__EXERCISE BRIEF__
All of the listing should be output exactly, apart from the pictures.

__EXERCISE INPUTS__
Segment Open

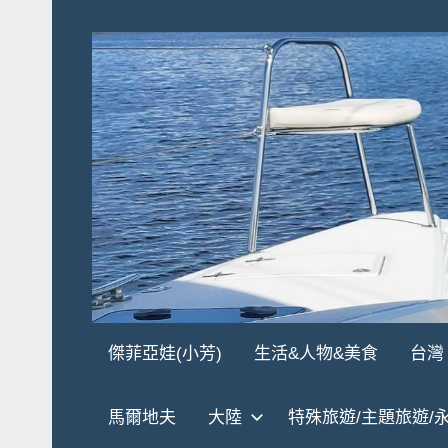
Skip
to
content
傑
★
傑菲亞娃(小芳)
生活&人物&美食
台灣
傑
菲
菲
馬爾地夫
大陸
特殊旅遊/主題旅遊/
亞
亞
娃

Segment Closed

__OUTPUT FOR THIS EXERCISE__
Skip
to
content
傑
★
傑菲亞娃(小芳)
生活&人物&美食
台灣
傑
菲
菲
馬爾地夫
大陸
特殊旅遊/主題旅遊/
亞
亞
娃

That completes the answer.